** Opening INPUT FOR THIS TASK block **

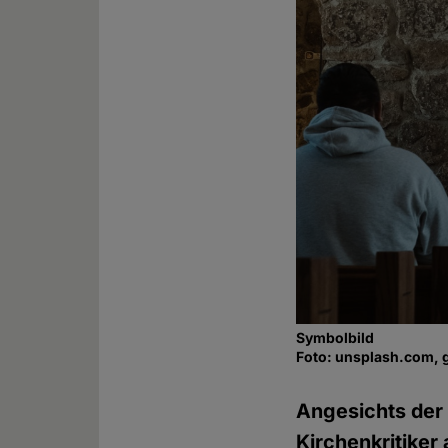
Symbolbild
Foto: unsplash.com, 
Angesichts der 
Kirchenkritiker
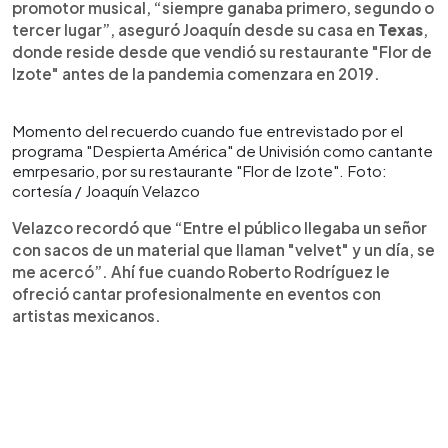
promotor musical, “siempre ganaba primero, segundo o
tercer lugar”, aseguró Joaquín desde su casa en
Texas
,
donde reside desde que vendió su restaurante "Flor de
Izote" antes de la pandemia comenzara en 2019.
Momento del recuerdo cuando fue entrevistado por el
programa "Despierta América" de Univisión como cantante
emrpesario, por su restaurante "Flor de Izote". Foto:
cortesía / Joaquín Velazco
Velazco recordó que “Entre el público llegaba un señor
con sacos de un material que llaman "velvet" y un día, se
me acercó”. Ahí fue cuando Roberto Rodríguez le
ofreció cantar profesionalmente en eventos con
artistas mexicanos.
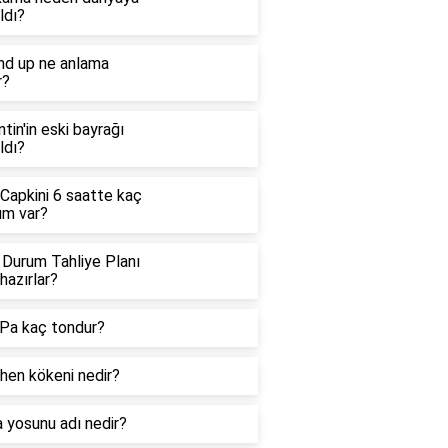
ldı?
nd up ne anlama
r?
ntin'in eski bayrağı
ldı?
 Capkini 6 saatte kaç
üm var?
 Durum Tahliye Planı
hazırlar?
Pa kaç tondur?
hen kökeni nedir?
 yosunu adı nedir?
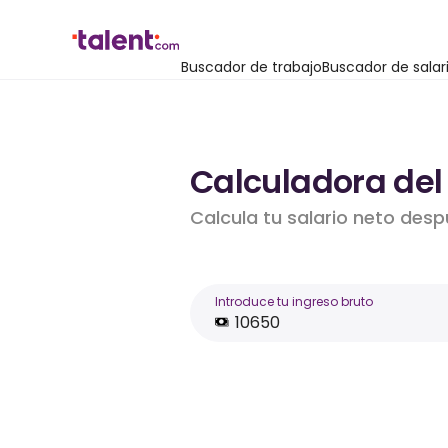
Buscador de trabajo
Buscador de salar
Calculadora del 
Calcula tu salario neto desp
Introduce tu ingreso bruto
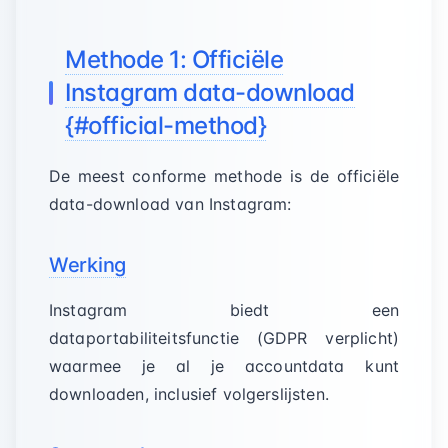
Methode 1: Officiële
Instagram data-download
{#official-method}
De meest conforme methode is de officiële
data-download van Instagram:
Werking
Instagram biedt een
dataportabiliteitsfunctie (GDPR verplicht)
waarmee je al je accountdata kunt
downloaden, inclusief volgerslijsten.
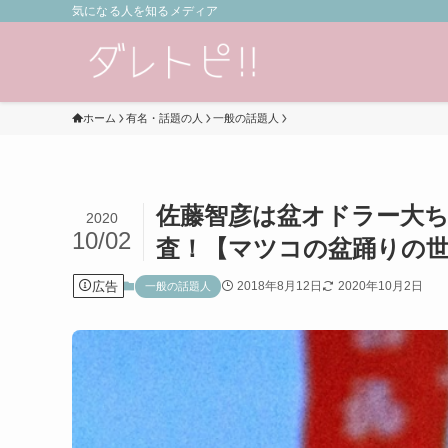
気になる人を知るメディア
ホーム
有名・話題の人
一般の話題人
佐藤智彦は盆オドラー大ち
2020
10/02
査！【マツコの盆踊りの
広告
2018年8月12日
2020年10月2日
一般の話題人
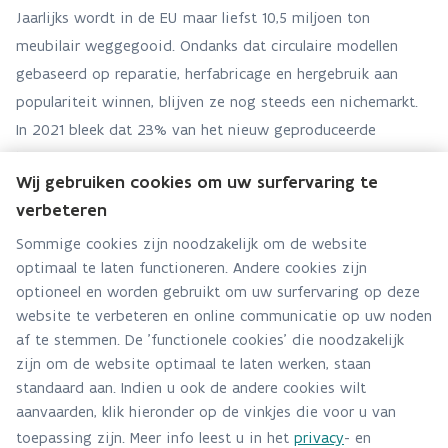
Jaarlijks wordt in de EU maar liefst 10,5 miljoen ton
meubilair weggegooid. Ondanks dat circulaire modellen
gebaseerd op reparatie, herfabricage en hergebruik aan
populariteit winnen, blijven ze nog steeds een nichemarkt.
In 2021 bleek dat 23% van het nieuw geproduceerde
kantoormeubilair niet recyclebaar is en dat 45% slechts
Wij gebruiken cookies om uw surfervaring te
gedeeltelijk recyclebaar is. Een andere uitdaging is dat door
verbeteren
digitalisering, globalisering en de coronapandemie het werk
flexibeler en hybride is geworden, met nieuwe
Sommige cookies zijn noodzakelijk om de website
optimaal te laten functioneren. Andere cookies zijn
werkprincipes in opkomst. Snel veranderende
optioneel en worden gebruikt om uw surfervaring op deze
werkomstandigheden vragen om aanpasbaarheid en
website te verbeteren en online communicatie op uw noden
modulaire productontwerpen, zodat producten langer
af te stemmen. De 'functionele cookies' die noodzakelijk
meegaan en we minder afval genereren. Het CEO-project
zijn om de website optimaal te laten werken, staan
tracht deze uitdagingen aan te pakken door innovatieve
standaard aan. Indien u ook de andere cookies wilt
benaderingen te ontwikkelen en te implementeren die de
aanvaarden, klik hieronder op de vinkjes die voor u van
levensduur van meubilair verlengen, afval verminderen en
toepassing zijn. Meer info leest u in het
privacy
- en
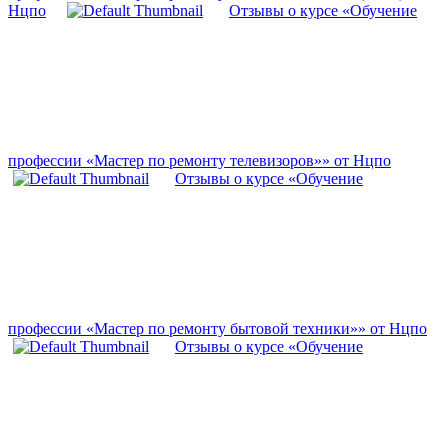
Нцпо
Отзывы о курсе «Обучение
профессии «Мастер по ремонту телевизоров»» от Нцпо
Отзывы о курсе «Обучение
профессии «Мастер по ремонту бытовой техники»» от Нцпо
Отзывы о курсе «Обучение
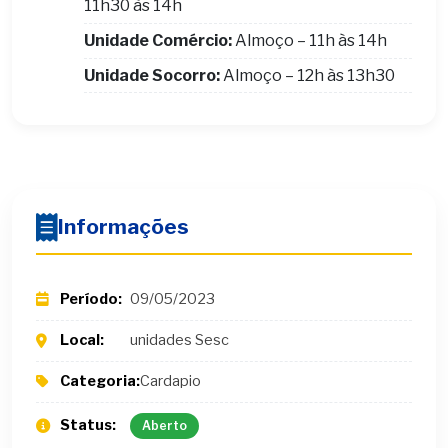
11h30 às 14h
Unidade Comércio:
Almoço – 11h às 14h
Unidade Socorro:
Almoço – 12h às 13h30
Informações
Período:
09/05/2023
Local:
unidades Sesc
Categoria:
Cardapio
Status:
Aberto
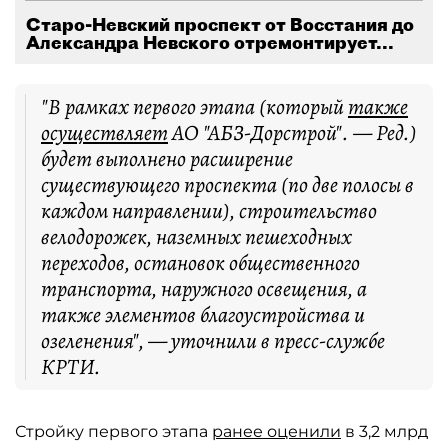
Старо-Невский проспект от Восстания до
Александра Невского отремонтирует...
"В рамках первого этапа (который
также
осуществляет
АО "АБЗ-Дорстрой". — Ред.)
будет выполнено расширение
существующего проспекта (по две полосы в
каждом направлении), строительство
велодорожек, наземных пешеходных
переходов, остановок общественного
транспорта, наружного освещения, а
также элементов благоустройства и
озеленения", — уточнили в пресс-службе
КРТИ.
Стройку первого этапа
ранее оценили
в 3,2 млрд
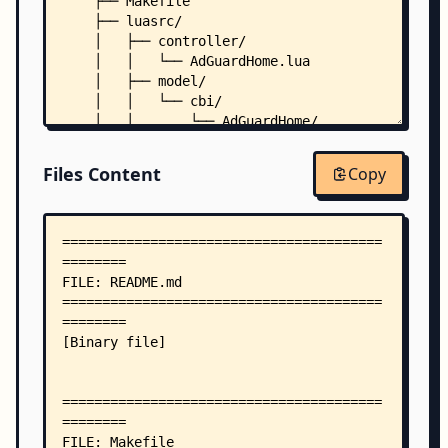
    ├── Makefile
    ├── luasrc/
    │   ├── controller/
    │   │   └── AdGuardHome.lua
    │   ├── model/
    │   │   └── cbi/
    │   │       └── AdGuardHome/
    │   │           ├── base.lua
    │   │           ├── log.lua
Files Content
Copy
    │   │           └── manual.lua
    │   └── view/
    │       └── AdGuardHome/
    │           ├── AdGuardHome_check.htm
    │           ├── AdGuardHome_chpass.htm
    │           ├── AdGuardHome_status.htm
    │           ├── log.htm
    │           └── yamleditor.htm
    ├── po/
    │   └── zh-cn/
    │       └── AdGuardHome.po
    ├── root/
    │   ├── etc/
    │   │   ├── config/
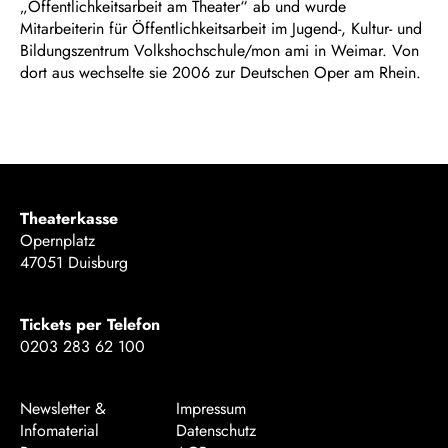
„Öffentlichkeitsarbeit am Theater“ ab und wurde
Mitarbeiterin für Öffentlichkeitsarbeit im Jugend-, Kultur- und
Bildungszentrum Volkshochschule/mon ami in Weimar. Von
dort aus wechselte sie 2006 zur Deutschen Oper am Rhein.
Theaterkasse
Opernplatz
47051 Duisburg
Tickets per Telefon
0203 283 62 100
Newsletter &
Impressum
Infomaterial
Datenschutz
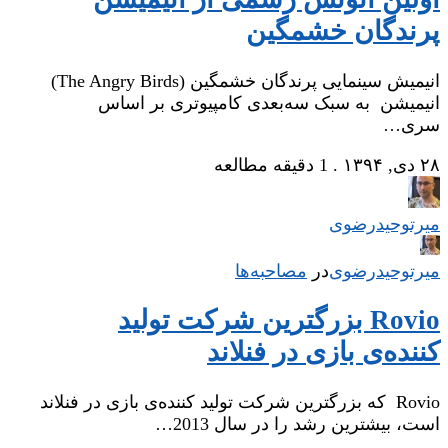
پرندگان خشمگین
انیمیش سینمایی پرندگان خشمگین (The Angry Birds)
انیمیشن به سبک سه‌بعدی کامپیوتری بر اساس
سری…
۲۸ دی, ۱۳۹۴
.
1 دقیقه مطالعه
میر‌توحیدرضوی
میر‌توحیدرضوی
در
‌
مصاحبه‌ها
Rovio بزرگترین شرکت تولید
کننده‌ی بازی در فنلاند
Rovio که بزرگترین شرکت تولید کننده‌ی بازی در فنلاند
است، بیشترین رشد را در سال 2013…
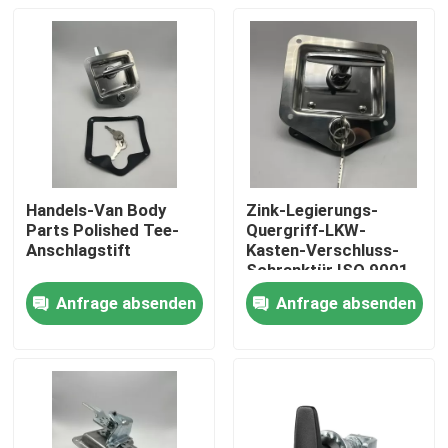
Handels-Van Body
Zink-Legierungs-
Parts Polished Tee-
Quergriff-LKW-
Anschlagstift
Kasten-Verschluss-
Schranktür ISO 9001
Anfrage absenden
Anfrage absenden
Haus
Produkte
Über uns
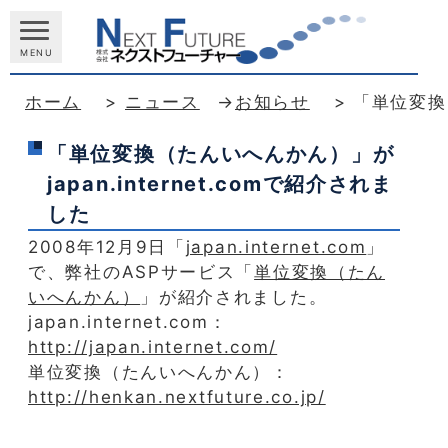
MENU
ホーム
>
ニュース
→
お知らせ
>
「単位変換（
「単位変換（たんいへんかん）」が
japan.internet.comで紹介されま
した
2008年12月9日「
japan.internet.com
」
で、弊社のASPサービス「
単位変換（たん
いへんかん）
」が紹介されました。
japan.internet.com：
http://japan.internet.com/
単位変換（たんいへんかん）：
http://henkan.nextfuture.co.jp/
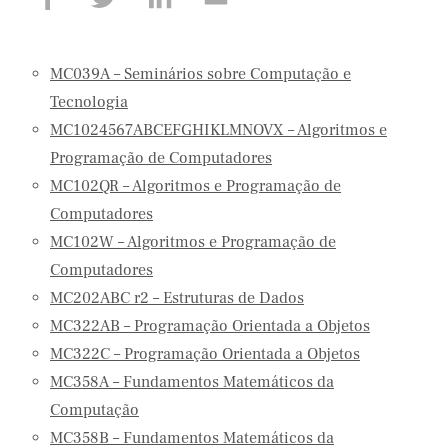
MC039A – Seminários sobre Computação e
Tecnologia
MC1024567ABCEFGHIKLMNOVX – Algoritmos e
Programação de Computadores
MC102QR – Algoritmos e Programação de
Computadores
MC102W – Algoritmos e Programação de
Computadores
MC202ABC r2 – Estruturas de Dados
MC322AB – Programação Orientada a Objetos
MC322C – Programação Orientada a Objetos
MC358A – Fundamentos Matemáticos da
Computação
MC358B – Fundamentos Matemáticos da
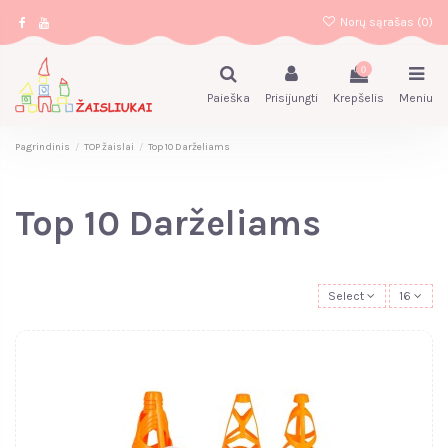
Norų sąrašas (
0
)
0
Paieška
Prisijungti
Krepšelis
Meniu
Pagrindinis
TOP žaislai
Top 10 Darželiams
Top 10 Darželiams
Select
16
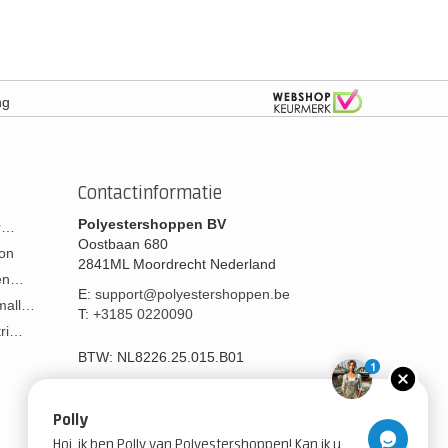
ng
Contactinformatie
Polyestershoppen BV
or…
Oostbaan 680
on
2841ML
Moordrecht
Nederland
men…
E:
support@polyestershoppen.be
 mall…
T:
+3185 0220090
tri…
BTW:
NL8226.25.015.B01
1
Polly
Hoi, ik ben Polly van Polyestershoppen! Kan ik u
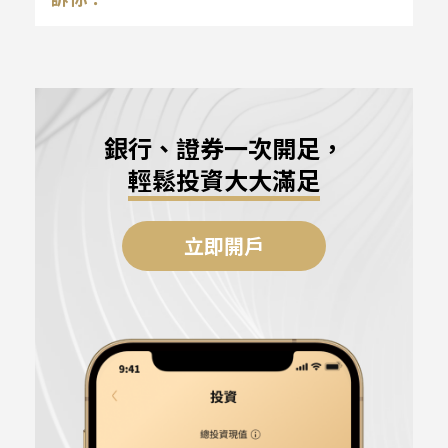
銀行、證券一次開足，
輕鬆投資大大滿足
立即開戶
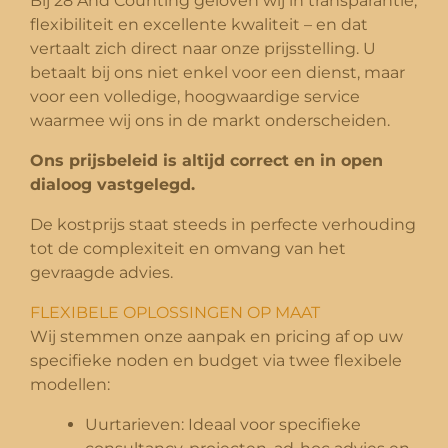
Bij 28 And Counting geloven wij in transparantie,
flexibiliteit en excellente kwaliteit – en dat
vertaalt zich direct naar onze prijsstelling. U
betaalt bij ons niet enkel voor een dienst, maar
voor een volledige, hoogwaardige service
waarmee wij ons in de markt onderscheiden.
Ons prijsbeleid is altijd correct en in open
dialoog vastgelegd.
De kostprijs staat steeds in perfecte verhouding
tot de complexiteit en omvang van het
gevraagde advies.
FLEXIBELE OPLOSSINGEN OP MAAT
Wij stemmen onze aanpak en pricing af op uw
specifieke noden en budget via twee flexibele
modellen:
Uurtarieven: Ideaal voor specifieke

** Closing INPUT FOR THIS TASK block **

Each line from the first line of the records through the line containing "Calcula tu salario neto desp" must be reproduced exactly, with both ends included and all pictures omitted; nothing else belongs in the answer.

SOLUTION FOR THIS EXERCISE ::
Symbolbild
Foto: unsplash.com, 
Angesichts der 
Kirchenkritiker
promotor musical, “siempre ganaba primero, segundo o
tercer lugar”, aseguró Joaquín desde su casa en
Texas
,
donde reside desde que vendió su restaurante "Flor de
Izote" antes de la pandemia comenzara en 2019.
Momento del recuerdo cuando fue entrevistado por el
programa "Despierta América" de Univisión como cantante
emrpesario, por su restaurante "Flor de Izote". Foto:
cortesía / Joaquín Velazco
Velazco recordó que “Entre el público llegaba un señor
con sacos de un material que llaman "velvet" y un día, se
me acercó”. Ahí fue cuando Roberto Rodríguez le
ofreció cantar profesionalmente en eventos con
artistas mexicanos.
ldı?
nd up ne anlama
r?
ntin'in eski bayrağı
ldı?
 Capkini 6 saatte kaç
üm var?
 Durum Tahliye Planı
hazırlar?
Pa kaç tondur?
hen kökeni nedir?
 yosunu adı nedir?
Buscador de trabajo
Buscador de salar
Calculadora del 
Calcula tu salario neto desp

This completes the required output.